Lemah dan tak berdaya!

Apakah bulan dapat mejawab kemana ia harus melangkah?

Bahkan peti mati yang berada tak jauh darinyapun seakan bisu dan membutakan dirinya ketika ia hendak melangkah mendekatinya.

Lihat batu yang bersinar itu, cahaya remang-remang seakan ingin sekali menenggelamkan kegelapan hati yang lama hinggap dalam dirinya.

Seketika angin berputar disekitarnya dan...........

"Kamu sebut ini cerita?" laki-laki angkuh ini menaikan kaca matanya, ia meletakan setumpuk kertas itu diatas meja dan menyandarkan tubuhnya kesandaran kursi duduk. Menghela nafas dan merasa jengah.

Keadaan kantor editor sepi karena ini waktu istirahat, laki-laki kecil yang berstatus mahasiswa sastra didepan meja merecokinya untuk melihat hasil naskah yang sudah lelaki sastra itu buat dan berharap kali ini naskah tersebut berhasil diterbitkan. Padalah laki-laki kecil ini tahu peraturannya, tapi ia terlalu bersemangat dan terus datang dengan tumpukan naskah setiap bulannya. Kira-kira ini bulan ke duabelasnya. Oh! Happy one year kalau begitu.

Dan lagi-lagi hal ini membuat laki-laki berkaca mata ini tidak dapat menikmati waktu istirahatnya dengan makan makanan bergizi dan terpaksa menyeduh mie instan, memakannya ditempat membuat baunya menyeruak diseluruh ruangan.

"Kamu bahkan tak akan diterima dipenerbitan manapun jika prolog yang kamu buat penuh dengan diksi yang tak dimengerti pembaca." lagi, laki-laki itu menghela nafas. Bosan dengan kehadiran mahaiswa pendek yang selalu merengek setiap ia datang untuk menunjukan naskahnya.

"Ceritamu bagus. Hanya saja kamu terlalu tinggi dengan diksimu. Ini cerita fantasi, kamu harus menjelaskan sedetail mungkin apa yang seberanya menjadi inti cerita itu agar pembaca tidak merasa diputar-putar. Jika Kamu ingin menggunakan diksi yang tinggi gunakan itu dicerita romantis saja!" laki-laki berkaca mata itu terkejut, ia bahkan tak sadar jika urat lehernya hampir keluar karena teriakannya sendiri.

"Apa susahnya kamu membuat cerita romantis eoh?" masih dengan berceloteh, perlahan ia mencondongkan wajahnya kedepan, memperhatikan laki-laki yang lebih kacil menunduk takut akan teriakannya. Sebenarnya laki-laki ini sudah gemas dengan sosok didepannya bahkan ingin tau siapa orang tuanya dan ingin menanyakan bagaiana mereka membesarkan anak mereka menjadi sosok tak gentar seperti ini.

" Lee Taemin, berpacaran saja supaya kamu mendapatkan inspirasi." Lee Taemin, laki-laki yang lebih kecil itu mendongak dan meneguk ludahnya kelu, membayangkan sesuatu yang belum pernah ia alami membuatnya seperti mati rasa. Permintaan ini. Ah lebih tepatnya saran ini sudah seperti ajakan bunuh diri saja baginya.

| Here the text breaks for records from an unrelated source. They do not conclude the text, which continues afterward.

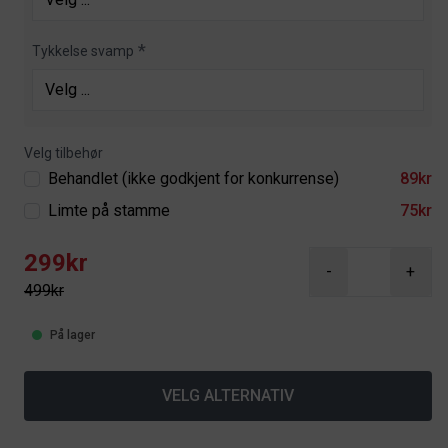
Tykkelse svamp
Velg tilbehør
Behandlet (ikke godkjent for konkurrense)
89kr
Limte på stamme
75kr
299kr
-
+
499kr
På lager
VELG ALTERNATIV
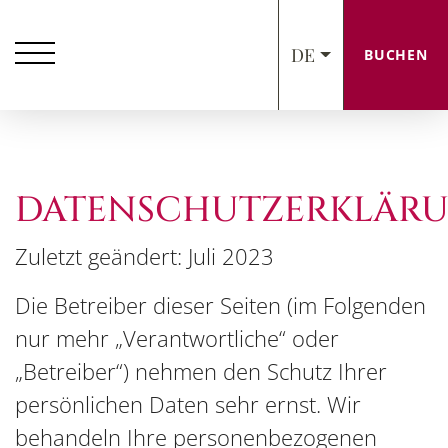
DE
BUCHEN
DATENSCHUTZERKLÄR
Zuletzt geändert: Juli 2023
Die Betreiber dieser Seiten (im Folgenden
nur mehr „Verantwortliche“ oder
„Betreiber“) nehmen den Schutz Ihrer
persönlichen Daten sehr ernst. Wir
behandeln Ihre personenbezogenen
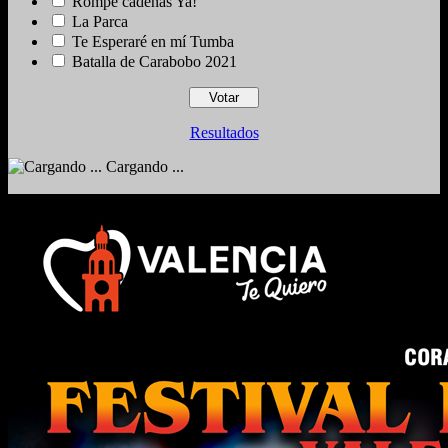
Rompe cadenas Ya!
La Parca
Te Esperaré en mí Tumba
Batalla de Carabobo 2021
Resultados
Cargando ...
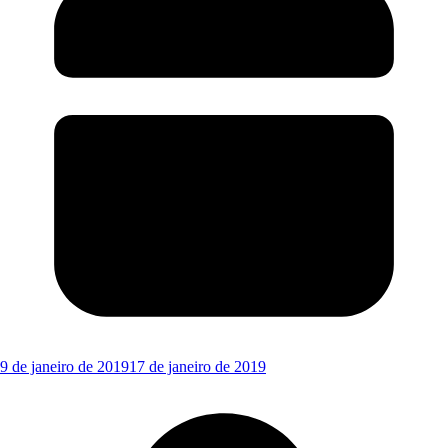
9 de janeiro de 2019
17 de janeiro de 2019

"Buatlah cerita romantis. Aku yakin kamu cocok untuk itu." Laki-laki besar itu memundurkan lagi tubuhnya, membuka kaca mata dan meletakannya ditas meja sambil menunggu reaksi sosok yang kini tengah berkeingat dingin. Apa dia terlalu galak? Tidak. Tentu saja ini sudah menjadi tugasnya untuk mengarahkan seseorang yang tersesat dan menuntunnya kembali kejalan yang benar.

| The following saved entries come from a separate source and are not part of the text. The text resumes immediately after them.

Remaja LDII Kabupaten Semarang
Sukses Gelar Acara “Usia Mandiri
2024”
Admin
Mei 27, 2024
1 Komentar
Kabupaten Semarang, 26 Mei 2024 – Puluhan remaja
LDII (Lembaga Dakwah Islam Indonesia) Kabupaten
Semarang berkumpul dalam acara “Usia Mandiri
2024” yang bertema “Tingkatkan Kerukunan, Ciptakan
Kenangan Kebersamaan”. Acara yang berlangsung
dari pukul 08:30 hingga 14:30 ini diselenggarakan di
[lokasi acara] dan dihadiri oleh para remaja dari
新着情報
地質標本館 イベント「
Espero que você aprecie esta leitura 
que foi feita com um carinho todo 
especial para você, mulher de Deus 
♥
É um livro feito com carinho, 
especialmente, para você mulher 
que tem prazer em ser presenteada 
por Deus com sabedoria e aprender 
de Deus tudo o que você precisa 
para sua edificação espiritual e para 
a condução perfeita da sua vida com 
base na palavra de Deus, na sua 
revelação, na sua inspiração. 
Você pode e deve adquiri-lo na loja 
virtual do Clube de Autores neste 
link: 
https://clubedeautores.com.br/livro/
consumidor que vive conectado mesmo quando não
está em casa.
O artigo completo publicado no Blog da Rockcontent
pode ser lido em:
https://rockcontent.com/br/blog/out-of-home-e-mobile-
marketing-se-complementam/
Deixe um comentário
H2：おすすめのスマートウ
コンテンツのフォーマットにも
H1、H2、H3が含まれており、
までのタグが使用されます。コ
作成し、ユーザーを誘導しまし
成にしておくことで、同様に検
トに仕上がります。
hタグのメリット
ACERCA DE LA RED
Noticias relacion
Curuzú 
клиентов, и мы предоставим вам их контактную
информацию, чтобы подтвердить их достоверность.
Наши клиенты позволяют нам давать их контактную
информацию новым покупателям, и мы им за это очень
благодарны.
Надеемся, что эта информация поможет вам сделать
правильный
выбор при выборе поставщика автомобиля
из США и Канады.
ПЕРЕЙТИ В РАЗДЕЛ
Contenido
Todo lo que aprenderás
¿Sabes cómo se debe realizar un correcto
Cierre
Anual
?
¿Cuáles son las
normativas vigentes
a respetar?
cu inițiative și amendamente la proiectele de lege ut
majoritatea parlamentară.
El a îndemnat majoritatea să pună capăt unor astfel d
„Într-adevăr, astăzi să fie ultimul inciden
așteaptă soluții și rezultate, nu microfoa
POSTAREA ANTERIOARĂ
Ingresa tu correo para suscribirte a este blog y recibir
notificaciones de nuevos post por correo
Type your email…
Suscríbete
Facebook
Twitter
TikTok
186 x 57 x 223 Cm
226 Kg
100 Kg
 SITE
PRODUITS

"Dengan siapa aku harus berpacaran?" tanya Lee Taemin polos. Laki-laki dengan setelah kaos dibalut kemeja yang dibiakan tak terkancing itu bercicit pelan, menanyakan dengan polos pertanyaan yang jusru megundang marah lagi.

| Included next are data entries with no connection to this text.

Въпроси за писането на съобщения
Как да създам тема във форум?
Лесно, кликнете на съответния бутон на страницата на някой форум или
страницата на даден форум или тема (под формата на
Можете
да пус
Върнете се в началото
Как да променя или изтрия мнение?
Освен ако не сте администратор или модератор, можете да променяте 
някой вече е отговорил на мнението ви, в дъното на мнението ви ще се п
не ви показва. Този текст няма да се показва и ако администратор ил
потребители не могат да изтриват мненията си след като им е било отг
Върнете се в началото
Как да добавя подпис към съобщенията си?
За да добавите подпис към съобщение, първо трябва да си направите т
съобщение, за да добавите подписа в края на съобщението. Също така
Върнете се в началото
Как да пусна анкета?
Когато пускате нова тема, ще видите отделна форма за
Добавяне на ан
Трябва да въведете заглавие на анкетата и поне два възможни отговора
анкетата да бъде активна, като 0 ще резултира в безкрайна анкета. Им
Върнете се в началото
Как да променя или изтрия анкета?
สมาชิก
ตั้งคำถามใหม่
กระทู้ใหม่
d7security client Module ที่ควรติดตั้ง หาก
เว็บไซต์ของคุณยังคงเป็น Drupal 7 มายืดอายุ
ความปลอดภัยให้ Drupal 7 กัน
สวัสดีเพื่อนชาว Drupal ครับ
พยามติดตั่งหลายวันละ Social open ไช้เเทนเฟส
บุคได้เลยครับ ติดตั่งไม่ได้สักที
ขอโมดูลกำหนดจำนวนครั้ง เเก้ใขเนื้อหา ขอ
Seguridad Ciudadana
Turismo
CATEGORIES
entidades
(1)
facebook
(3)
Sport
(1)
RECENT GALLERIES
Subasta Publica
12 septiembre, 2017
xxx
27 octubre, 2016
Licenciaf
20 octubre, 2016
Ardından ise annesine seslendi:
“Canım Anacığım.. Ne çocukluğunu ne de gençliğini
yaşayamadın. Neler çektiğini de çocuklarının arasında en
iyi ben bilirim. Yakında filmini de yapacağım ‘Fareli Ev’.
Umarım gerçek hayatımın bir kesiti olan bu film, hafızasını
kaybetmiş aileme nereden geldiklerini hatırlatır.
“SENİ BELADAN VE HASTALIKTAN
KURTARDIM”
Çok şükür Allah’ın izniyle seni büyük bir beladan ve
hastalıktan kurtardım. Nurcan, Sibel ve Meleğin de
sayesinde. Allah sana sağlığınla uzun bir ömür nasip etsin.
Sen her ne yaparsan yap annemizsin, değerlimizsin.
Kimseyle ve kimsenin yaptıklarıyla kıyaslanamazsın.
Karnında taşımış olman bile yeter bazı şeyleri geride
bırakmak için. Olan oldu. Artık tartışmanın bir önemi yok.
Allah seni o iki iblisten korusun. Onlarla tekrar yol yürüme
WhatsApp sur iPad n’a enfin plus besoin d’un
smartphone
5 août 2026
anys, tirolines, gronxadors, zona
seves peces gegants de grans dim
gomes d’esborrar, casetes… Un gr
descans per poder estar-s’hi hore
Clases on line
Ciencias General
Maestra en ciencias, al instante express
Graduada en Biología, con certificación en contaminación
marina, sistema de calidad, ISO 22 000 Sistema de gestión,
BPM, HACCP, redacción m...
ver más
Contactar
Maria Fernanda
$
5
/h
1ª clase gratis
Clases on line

"Berpacaranlah dengan nenekmu!" lagi, ia terkejut untuk kedua kalinya, urat lehernya nampak lebih jelas sekarang menunjukan betapa kesalnya laki-laki berkaca mata itu. Lihat? Dia rasa akan percumah jika menuntunnya kejalan yang benar, firasatnya saja sudah megaung memberitahukan bahwa laki-laki bernama lengkap Lee Taemin ini akan tersandung lagi dan lagi dan akirnya terpeleset, terpental bahkan tergelincir kearah yang salah lagi.